Re: Modeling Data for XML instead of SQL-DBMS

From: mAsterdam <mAsterdam_at_vrijdag.org>
Date: Fri, 27 Oct 2006 15:39:31 +0200
Message-ID: <45420b5a$0$320$e4fe514c_at_news.xs4all.nl>


dawn wrote:
> mAsterdam wrote:

>> dawn wrote:
>>> mAsterdam wrote:
>>>> dawn wrote:
>>>>> mAsterdam wrote:
>>>>>> ... the logical model is the most complete, detailed level
>>>>>> you can get to /without/ specifying the implementation plan.
>>>>>> I don't think I should unlearn that.
>> [snip (un)muddle]
>>
>>> In order to clarify, my question would be whether the logical model is
>>> data model independent.  The conceptual data model is data model
>>> independent.  The logical data model could be defined as
>>> data-model-dependent or could still be independent of data model
>>> employed by the target DBMS.  My understanding was that it was
>>> data-model dependent and pretty much resembled the implementation data
>>> model (which might be adjusted specific to the toolset used, however).
>>>
>>> So, I guess I'm interested in the very first data model that is no
>>> longer agnostic about the target environment.  Is that or is it not the
>>> logical data model?

>> I may have learned definitions a long time ago, but I never felt the
>> need to fall back on them. I just don't use these terms in a clean,
>> universally correct, ivory tower way.
>> I do try to use appropriate wordings, taking the
>> purpose and context into account.
>>
>> I could use them in a design session like so: 'Hey guys, that's
>> an implementation issue, we 'll deal with that later. For now we have
>> to limit our discussion to the logic of the data itself.', relying
>> on the audiences connotations with 'logic' and 'implementation'.
>>
>> Even your 'very first data model that is no
>> longer agnostic about the target environment'
>> makes me wonder - can there be such a model;
>> data model and non-agnostic about the target environment
>> at the same time? It is not about the data,
>> it is about how to handle the data.

>
> The conceptual data model is the only model that is strictly about the
> data, having nothing to do with how to "handle" the data, right? From
> there we go to "design."

If you are really dealing with multiple points of view, you are forgetting the necessary, non-trivial, integration step. To get from multiple conceptual models to one logical model, elements have to be renamed, definitions have to be re-evaluated. A technique I have seen used for this productively is James Martins 'bubble charting'. BTW JM calls this the canonical data model, but I did not see this term in use.
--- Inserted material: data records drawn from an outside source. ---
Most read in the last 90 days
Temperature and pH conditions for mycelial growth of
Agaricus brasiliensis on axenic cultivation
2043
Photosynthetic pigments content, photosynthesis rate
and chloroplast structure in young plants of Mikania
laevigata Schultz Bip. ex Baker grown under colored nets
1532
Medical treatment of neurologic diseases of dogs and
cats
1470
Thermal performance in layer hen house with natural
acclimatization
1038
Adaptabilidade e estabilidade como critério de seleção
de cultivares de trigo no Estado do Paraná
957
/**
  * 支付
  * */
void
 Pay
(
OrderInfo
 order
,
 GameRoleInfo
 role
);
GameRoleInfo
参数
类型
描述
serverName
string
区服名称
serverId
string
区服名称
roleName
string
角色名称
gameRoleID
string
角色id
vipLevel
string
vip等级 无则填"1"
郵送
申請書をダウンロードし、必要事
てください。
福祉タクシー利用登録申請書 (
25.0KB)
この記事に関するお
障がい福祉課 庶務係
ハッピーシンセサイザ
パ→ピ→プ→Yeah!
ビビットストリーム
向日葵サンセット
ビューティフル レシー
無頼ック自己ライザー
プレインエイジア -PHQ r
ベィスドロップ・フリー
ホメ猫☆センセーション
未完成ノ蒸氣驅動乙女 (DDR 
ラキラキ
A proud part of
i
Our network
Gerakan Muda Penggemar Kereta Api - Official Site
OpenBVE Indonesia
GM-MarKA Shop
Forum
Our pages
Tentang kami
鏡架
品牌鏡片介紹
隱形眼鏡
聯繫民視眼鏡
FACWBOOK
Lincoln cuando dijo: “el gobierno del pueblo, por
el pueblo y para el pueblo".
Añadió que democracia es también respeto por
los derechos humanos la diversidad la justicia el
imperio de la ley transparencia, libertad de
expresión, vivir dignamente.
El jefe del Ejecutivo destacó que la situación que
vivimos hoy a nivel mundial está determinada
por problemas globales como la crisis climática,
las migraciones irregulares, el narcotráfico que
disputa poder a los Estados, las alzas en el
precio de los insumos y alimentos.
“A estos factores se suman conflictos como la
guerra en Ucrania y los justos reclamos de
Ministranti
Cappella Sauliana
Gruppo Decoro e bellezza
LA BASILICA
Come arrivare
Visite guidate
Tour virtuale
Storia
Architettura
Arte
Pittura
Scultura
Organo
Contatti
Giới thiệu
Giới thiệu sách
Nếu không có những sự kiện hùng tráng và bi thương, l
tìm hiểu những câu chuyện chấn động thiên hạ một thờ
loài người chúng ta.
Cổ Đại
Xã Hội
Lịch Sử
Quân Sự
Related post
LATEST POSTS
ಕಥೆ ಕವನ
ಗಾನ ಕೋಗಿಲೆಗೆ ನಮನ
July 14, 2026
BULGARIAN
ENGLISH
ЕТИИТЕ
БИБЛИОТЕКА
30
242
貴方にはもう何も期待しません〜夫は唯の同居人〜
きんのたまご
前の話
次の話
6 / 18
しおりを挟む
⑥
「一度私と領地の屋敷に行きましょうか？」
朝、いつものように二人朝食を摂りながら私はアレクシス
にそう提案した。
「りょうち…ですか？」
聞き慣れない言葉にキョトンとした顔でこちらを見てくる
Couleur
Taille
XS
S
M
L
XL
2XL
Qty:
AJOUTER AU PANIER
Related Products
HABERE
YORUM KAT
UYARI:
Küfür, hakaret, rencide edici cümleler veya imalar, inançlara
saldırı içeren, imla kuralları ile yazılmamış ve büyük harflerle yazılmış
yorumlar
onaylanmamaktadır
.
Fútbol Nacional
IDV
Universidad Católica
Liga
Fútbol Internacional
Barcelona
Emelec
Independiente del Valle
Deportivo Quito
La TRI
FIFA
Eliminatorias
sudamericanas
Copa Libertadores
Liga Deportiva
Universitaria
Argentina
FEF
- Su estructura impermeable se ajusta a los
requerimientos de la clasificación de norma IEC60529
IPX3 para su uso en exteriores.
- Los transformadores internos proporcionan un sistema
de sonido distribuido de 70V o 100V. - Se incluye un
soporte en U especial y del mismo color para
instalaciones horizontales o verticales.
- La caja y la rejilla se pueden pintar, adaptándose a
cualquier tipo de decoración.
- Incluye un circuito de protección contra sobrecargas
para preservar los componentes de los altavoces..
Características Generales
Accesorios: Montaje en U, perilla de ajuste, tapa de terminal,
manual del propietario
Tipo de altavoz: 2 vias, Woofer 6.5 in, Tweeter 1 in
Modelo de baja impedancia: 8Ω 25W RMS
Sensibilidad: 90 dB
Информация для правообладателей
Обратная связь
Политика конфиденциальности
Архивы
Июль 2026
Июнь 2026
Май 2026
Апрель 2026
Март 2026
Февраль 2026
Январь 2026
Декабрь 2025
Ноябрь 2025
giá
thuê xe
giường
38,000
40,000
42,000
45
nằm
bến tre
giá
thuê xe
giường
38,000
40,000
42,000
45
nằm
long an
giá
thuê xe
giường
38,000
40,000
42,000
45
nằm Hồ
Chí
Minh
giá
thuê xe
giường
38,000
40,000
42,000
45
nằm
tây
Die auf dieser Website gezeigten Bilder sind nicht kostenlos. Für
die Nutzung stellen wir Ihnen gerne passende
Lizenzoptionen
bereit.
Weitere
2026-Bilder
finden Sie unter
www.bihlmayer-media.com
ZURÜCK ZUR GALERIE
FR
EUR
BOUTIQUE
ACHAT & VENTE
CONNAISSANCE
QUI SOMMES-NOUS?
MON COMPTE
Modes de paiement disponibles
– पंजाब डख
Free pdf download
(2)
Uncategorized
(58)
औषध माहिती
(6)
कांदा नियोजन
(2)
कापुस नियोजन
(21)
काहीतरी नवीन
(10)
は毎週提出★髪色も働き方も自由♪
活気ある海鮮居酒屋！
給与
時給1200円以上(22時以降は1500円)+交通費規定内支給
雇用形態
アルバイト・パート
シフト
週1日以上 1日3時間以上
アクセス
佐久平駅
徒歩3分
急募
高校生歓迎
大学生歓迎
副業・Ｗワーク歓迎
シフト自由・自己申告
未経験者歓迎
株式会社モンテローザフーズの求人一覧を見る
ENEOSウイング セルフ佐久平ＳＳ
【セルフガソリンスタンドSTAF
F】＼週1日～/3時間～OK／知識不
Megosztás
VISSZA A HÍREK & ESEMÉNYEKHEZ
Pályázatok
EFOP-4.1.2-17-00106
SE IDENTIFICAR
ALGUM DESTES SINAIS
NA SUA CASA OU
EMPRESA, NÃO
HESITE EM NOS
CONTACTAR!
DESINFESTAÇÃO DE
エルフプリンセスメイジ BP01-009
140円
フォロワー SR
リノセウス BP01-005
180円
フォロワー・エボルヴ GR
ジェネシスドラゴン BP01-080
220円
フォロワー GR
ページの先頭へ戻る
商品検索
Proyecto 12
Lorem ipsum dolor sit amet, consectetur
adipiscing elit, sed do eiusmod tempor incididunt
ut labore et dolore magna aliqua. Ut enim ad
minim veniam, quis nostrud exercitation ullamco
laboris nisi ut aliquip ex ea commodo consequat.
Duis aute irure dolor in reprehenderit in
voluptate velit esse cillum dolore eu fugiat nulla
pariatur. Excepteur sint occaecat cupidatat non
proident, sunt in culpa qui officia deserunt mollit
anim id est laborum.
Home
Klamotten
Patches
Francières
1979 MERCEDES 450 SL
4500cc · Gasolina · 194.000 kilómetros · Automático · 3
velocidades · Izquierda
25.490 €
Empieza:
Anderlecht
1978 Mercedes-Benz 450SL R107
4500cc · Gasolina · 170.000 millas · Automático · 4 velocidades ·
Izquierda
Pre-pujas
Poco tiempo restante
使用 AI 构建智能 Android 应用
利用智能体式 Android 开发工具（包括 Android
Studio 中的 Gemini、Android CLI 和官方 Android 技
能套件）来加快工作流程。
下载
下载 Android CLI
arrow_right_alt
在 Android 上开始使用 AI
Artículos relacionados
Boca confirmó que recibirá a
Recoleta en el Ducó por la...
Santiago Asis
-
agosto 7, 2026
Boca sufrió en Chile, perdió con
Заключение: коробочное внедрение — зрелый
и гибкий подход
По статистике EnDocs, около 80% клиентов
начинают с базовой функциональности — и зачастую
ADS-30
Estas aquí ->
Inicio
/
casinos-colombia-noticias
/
In the logical model there is strictly no more need for implementation specifics than in the conceptual model. However, the team is closer to cut-over day, so implementation is more on their mind. So in real logical model documents you will see some implementation stuff, but that is noise, not signal.

> there we go to "design." I think of the conceptual model as analysis
> and the logical model as design. I don't really think about any other
> models, with iterations of the logical model until it becomes the
> version of the logical model that gets implemented. I used to think of
> the logical model as the one at the start of that process, but after
> reading a bit, I started to think of it as the one at the end of the
> process (the implementation model). It is the last one that includes
> design related to optimizing for the target environment.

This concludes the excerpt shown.